25/06/2020

Hôpitaux suisses, 3 milliards de perte en deux mois...

Le coronavirus Sars Cov-19 a révélé une chose extraordinaire. La population suisse est moins malade et à moins besoin d'opération pour se remettre sur pied et en bonne santé.

Ainsi, en deux mois de semi-confinement, les hôpitaux suisses, généralement bénéficiaires en temps normal et gardant les bénéfices pour l'entreprise comme tout bon système capitaliste malgré des primes et des franchises astronomiques payées par la population helvète, ont essuyé des pertes estimées d'au moins trois milliards de francs.
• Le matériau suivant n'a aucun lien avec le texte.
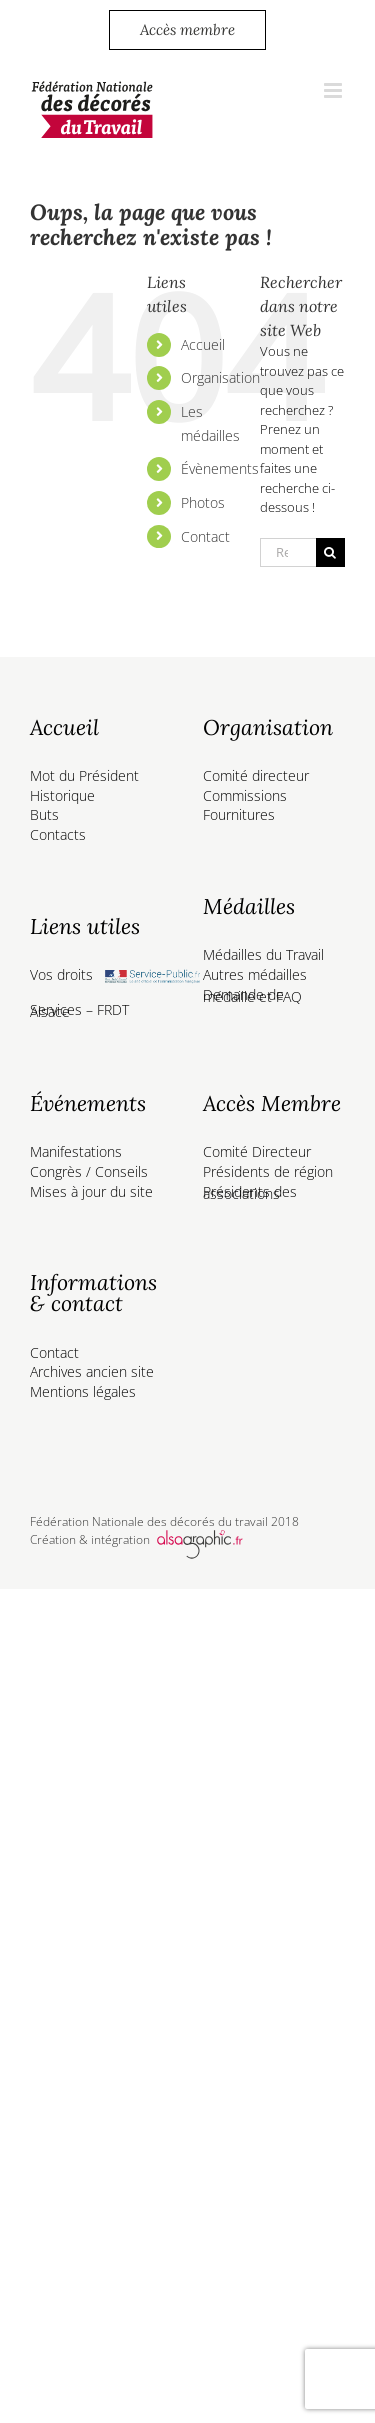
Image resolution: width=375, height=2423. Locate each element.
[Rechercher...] (288, 552)
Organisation (220, 377)
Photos (203, 502)
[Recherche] (330, 552)
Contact (205, 536)
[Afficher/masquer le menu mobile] (334, 90)
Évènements (220, 468)
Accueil (203, 344)
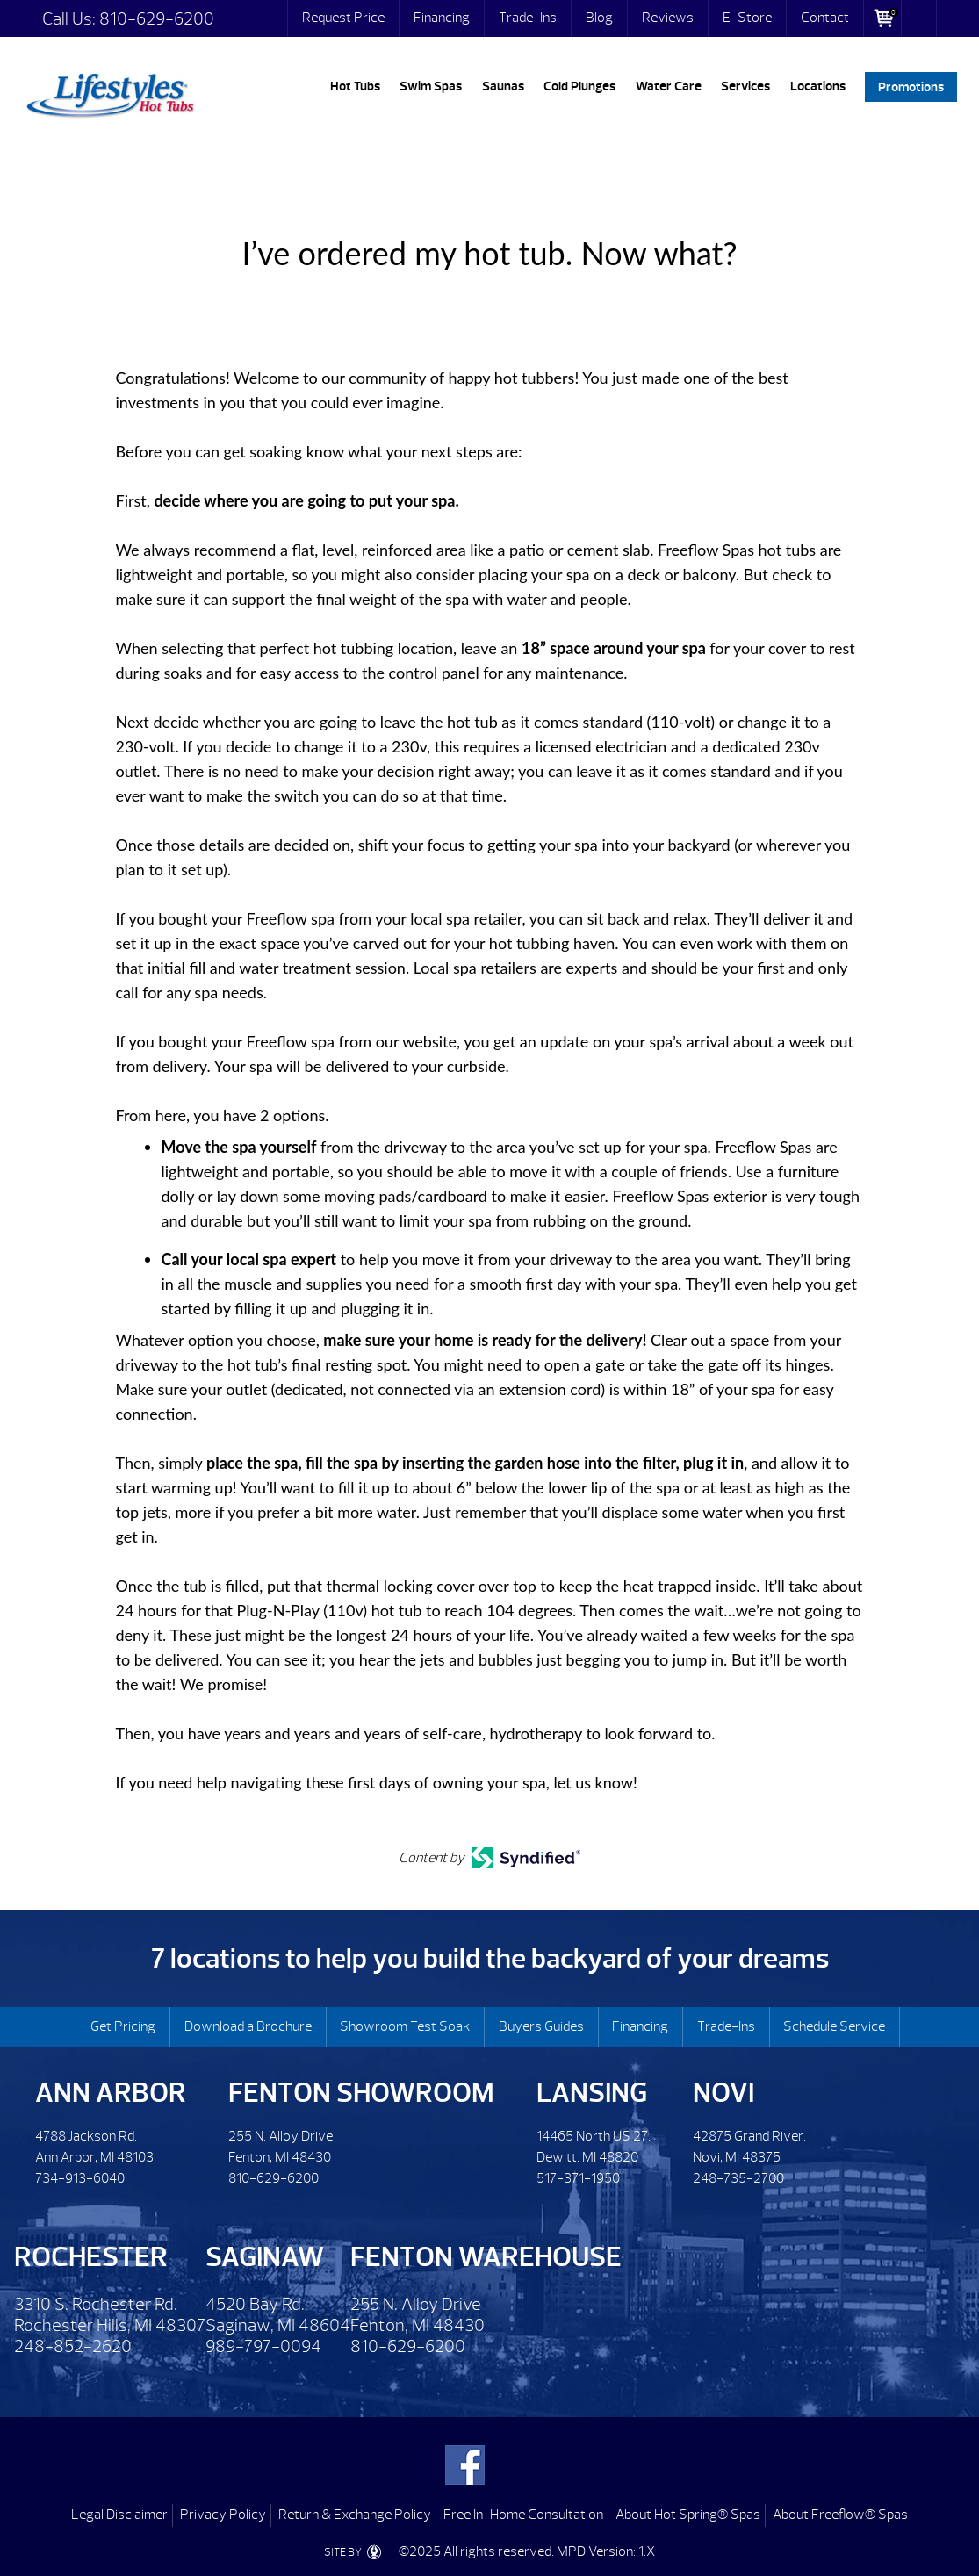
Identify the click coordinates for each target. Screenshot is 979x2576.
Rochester (91, 2257)
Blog (599, 17)
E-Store (747, 17)
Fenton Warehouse (486, 2257)
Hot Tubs (355, 86)
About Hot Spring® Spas (687, 2514)
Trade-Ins (528, 17)
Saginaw (264, 2257)
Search (919, 18)
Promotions (911, 86)
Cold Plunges (579, 86)
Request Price (343, 17)
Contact (825, 17)
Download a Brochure (248, 2026)
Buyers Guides (541, 2026)
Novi (723, 2093)
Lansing (591, 2093)
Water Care (669, 86)
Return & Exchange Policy (354, 2514)
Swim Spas (431, 86)
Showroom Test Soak (405, 2026)
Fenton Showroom (361, 2093)
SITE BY (356, 2552)
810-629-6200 (156, 19)
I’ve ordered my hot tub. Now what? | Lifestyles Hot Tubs (109, 92)
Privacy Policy (223, 2514)
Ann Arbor (110, 2093)
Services (745, 86)
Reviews (668, 17)
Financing (442, 17)
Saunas (503, 86)
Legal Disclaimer (119, 2514)
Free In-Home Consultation (523, 2514)
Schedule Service (834, 2026)
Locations (818, 86)
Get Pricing (122, 2026)
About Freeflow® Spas (840, 2514)
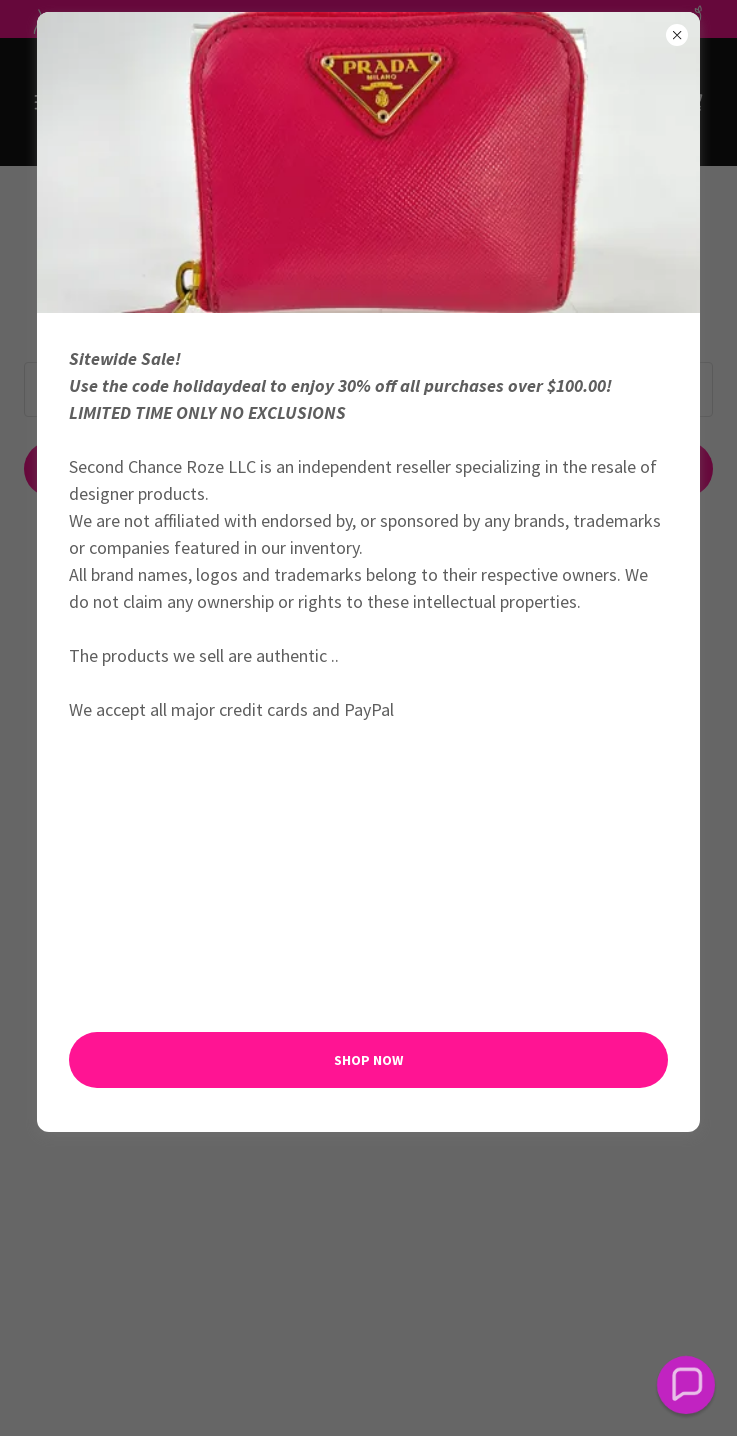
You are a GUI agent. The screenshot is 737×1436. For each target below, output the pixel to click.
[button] (685, 1384)
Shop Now (368, 1060)
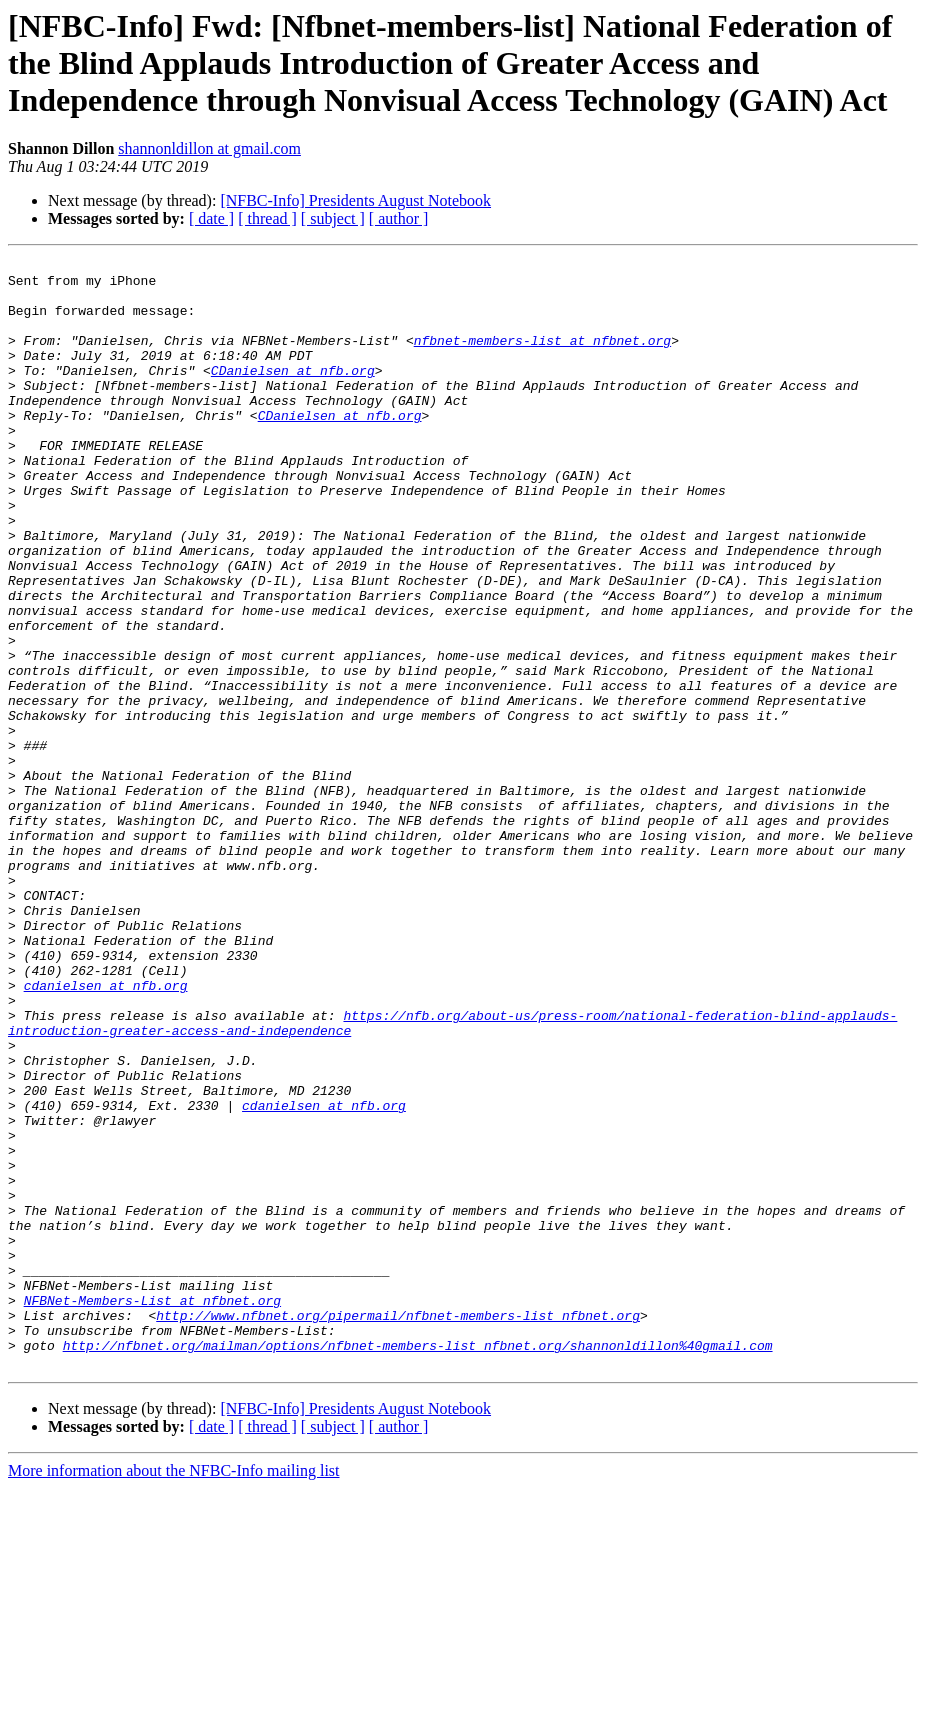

Il y a plusieurs hics dans la tentative des hôpitaux de récupérer leurs pertes qui seraient dues à la décision fédérale de reporter les opérations non urgente à une date ultérieure pour réserver les places aux patients Covid.

Le premier hic c'est qu'en principe le patient, la patiente, n'est pas une denrée périssable pas plus qu'un objet obsolète qu'on ne peut plus réparer dépassé un certain délai de déglinguement (mot nouveau). Un être humain qui a eu besoin de reporter son opération "indispensable" devrait toujours en avoir besoin et, jusqu'à nouvel avis, les hôpitaux et les médecins qualifiés sont en nombre suffisants pour faire du "rattrapage", donc du bénéfice...

Le second hic c'est que les hôpitaux demandent une aide à fonds perdus à la Confédération pour renflouer leurs caisses vidées par le Covid. Hors, aucun secteur de l'industrie n'a obtenu une telle faveur pour compenser la perte du chiffre d'affaire. Pourquoi les hôpitaux devraient-il être privilégiés alors même que nous payons (nous sommes l'Etat) déjà fort cher nos primes et nos franchises? La Confédération n'a pas à intervenir. Et elle a raison de s'y opposer. D'autant que du personnel hospitalier a été mis au chômage partiel et à donc été payé par les RHT et non par les hôpitaux eux-mêmes.

Le troisième hic, et pas le moins inquiétant, c'est que la population suisse semble avoir moins besoin de recourir à des gestes et des opérations médicales par temps de Covid. C'est là qu'intervient la médecine de luxe qui pousse ses clients et clientes à la consommation... Et c'est là que tout cela n'est plus normal du tout. Des familles sont à la limite du minimum vital, en Suisse, à cause des primes et des franchises maladie très élevées (ces familles, à part pour les enfants, ne consultent pas et ne se soignent pas bien trop souvent pour cause de franchises exorbitantes qu'elles ont choisi concernant les parents). Pendant ce temps, le système préconise une médecine de luxe pour celles et ceux qui consultent et se soignent sur le dos finalement de la population qui ne consulte jamais ou beaucoup trop rarement. Une étude nationale manque cruellement à cet effet pour connaître qui consulte et pourquoi et qui ne consulte pas parmi les couches de la population et les strates sociales.

Enfin, dernier hic, pourquoi a-t-on fait des hôpitaux publics des entreprises privées qui demandent aujourd'hui le secours financier non remboursable de l'Etat fédéral? Selon le principe du néolibéralisme qui veut que les riches encaissent les bénéfices en exclusivité et tentent de reporter les dettes sur l'Etat social?

Berne a raison de s'opposer aux demandes des hôpitaux. Il faut juste espérer que la leçon sera retenue et que notre système de santé entame une réflexion profonde sur notre manière économique de concevoir aujourd'hui la santé publique qui nous coûte la peau des fesses et même les yeux de la tête.